(Extracted records)

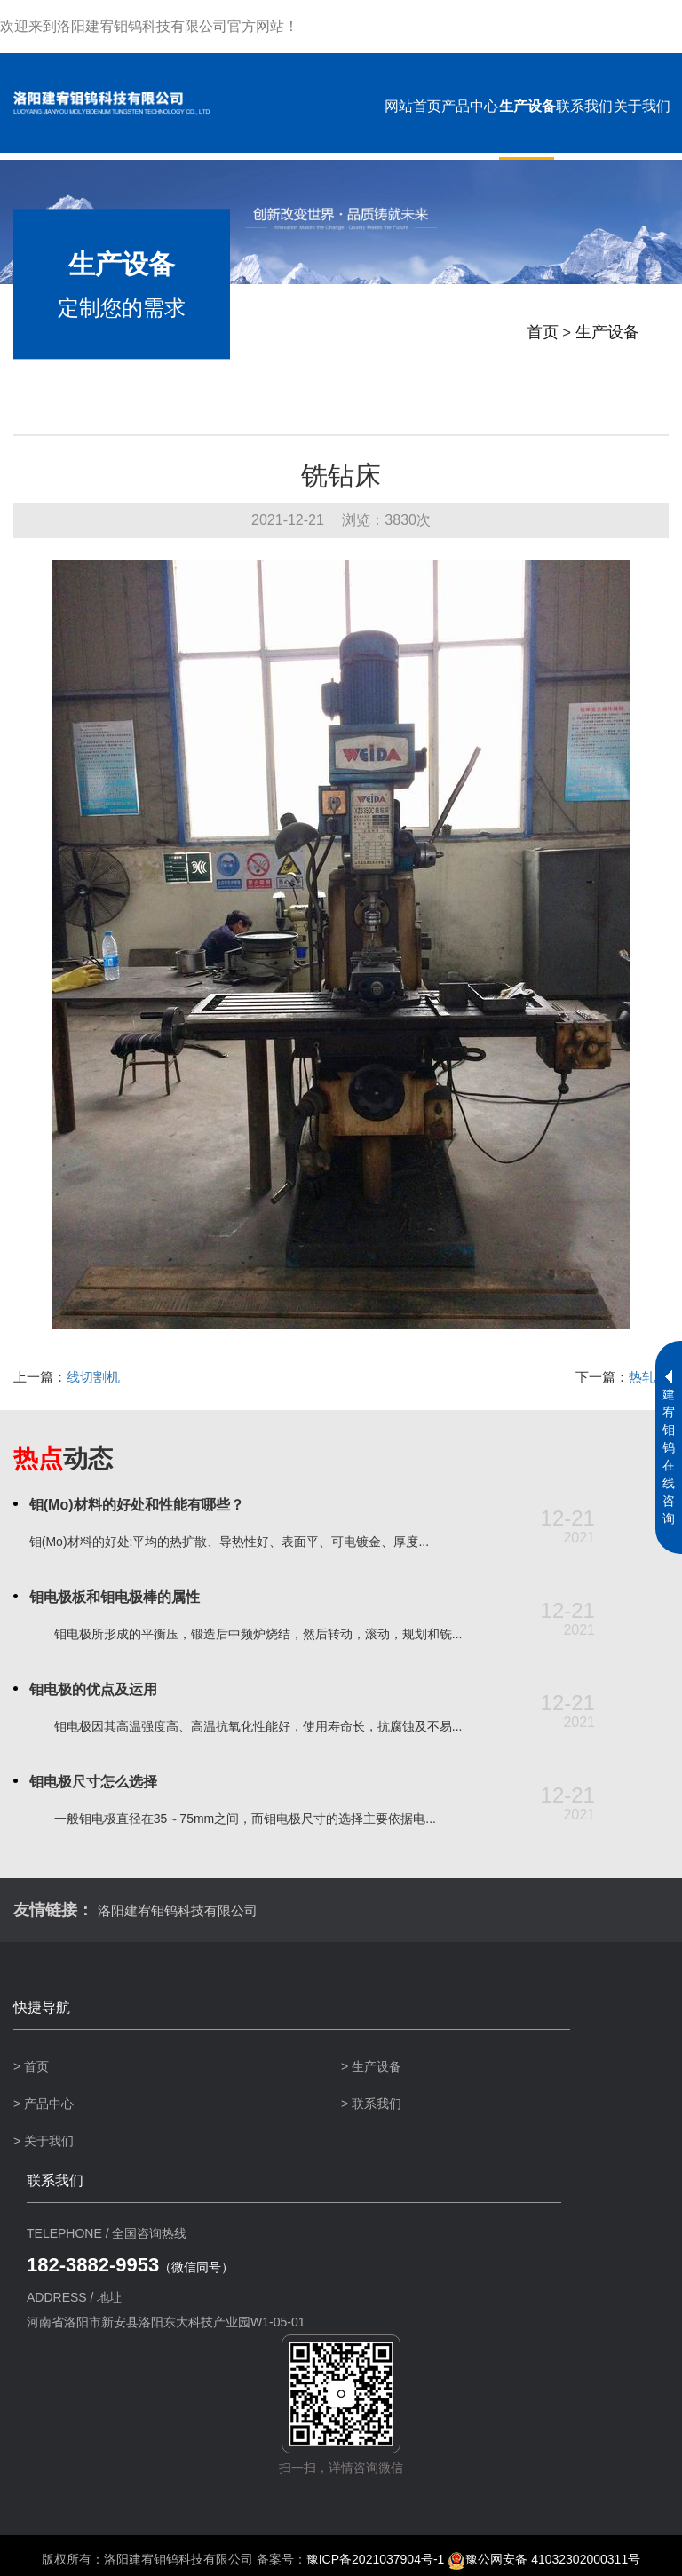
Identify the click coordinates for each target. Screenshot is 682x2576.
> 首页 (31, 2066)
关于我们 (641, 106)
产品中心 (468, 106)
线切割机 (93, 1376)
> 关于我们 (43, 2141)
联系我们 (583, 106)
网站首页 (411, 106)
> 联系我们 (371, 2103)
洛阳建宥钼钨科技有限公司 (186, 1910)
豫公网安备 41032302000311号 (544, 2559)
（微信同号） (130, 2267)
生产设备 (525, 106)
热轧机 (649, 1376)
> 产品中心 (43, 2103)
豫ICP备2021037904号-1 (375, 2559)
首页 (535, 339)
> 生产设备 (371, 2066)
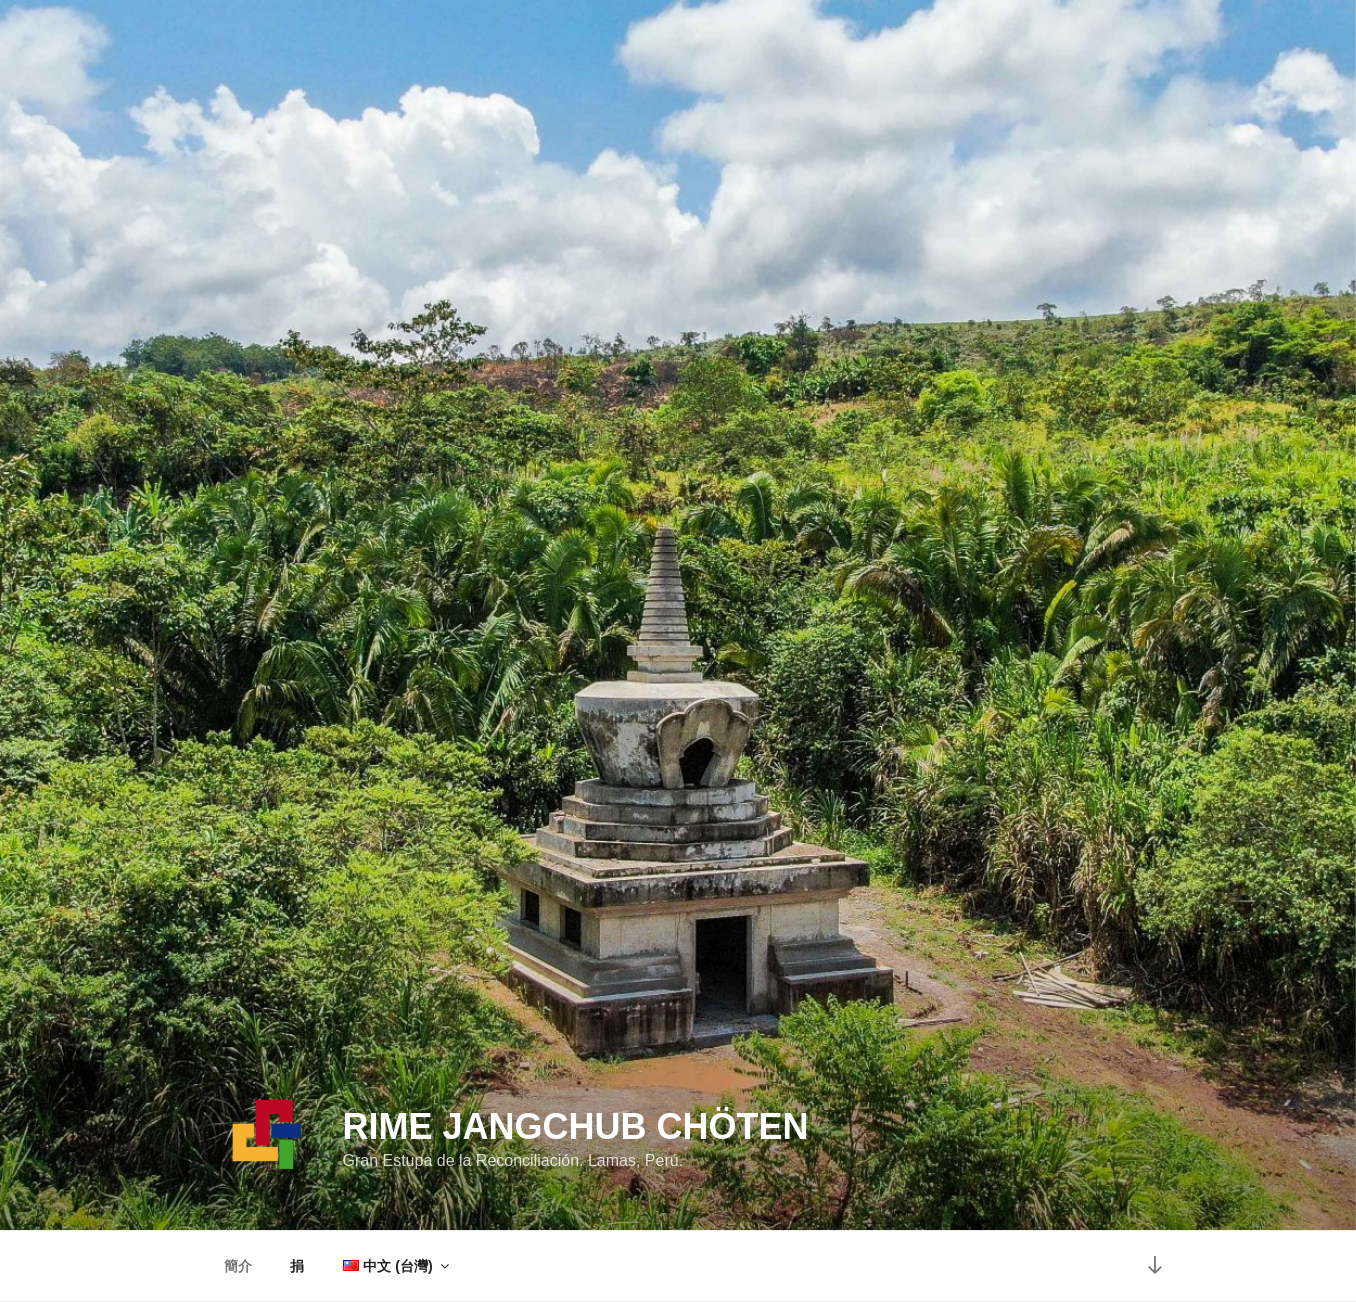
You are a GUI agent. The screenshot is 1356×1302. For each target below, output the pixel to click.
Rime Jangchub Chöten (575, 1126)
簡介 (238, 1266)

WHAT TO PRODUCE: Repeat the records in full and exactly, leaving every picture out.

ANSWER SECTION:
Identify the click coordinates for each target. Screenshot is 682x2576.
> 首页 (31, 2066)
关于我们 (641, 106)
产品中心 (468, 106)
线切割机 (93, 1376)
> 关于我们 (43, 2141)
联系我们 (583, 106)
网站首页 (411, 106)
> 联系我们 (371, 2103)
洛阳建宥钼钨科技有限公司 (186, 1910)
豫公网安备 41032302000311号 (544, 2559)
（微信同号） (130, 2267)
生产设备 (525, 106)
热轧机 (649, 1376)
> 产品中心 (43, 2103)
豫ICP备2021037904号-1 (375, 2559)
首页 (535, 339)
> 生产设备 (371, 2066)
You are a GUI agent. The screenshot is 1356×1302. For each target below, output the pixel to click.
Rime Jangchub Chöten (575, 1126)
簡介 (238, 1266)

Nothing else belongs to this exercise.